(WHAT TO DO)
Every entry below should be restated word for word, except for its images.

(RECORDS)
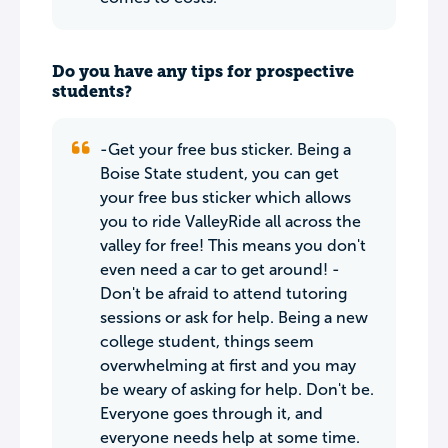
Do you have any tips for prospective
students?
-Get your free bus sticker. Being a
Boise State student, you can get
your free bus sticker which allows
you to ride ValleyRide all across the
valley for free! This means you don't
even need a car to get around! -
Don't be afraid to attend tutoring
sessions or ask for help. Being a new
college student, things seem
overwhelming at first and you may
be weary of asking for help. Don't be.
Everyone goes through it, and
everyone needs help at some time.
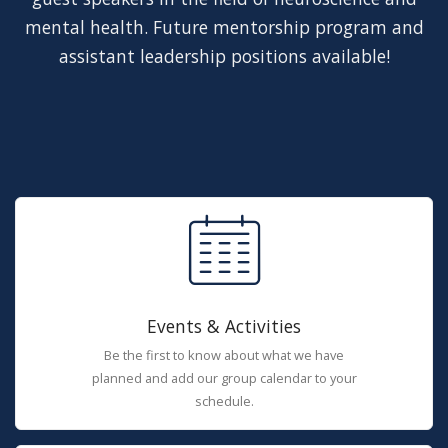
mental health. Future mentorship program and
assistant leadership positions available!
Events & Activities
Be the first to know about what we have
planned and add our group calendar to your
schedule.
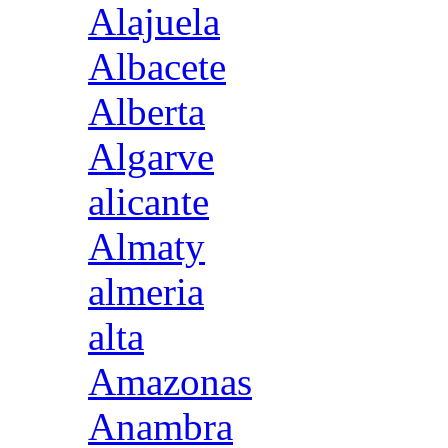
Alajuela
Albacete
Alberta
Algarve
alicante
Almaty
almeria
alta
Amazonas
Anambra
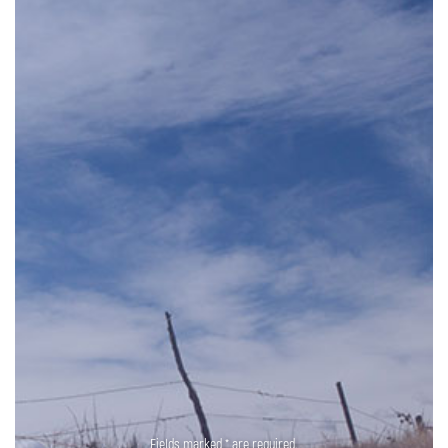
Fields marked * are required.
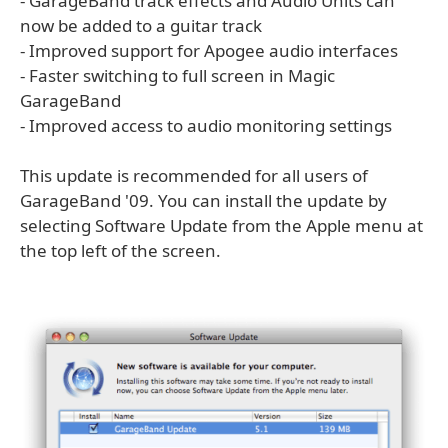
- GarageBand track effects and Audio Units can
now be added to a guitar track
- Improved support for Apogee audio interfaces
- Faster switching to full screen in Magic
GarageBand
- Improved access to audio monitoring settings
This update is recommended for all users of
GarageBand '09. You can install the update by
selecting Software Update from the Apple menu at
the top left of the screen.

(COMPLETED TASK)
Do you have any tips for prospective
students?
-Get your free bus sticker. Being a
Boise State student, you can get
your free bus sticker which allows
you to ride ValleyRide all across the
valley for free! This means you don't
even need a car to get around! -
Don't be afraid to attend tutoring
sessions or ask for help. Being a new
college student, things seem
overwhelming at first and you may
be weary of asking for help. Don't be.
Everyone goes through it, and
everyone needs help at some time.
mental health. Future mentorship program and
assistant leadership positions available!
Events & Activities
Be the first to know about what we have
planned and add our group calendar to your
schedule.
Alajuela
Albacete
Alberta
Algarve
alicante
Almaty
almeria
alta
Amazonas
Anambra
Fields marked * are required.
- GarageBand track effects and Audio Units can
now be added to a guitar track
- Improved support for Apogee audio interfaces
- Faster switching to full screen in Magic
GarageBand
- Improved access to audio monitoring settings
This update is recommended for all users of
GarageBand '09. You can install the update by
selecting Software Update from the Apple menu at
the top left of the screen.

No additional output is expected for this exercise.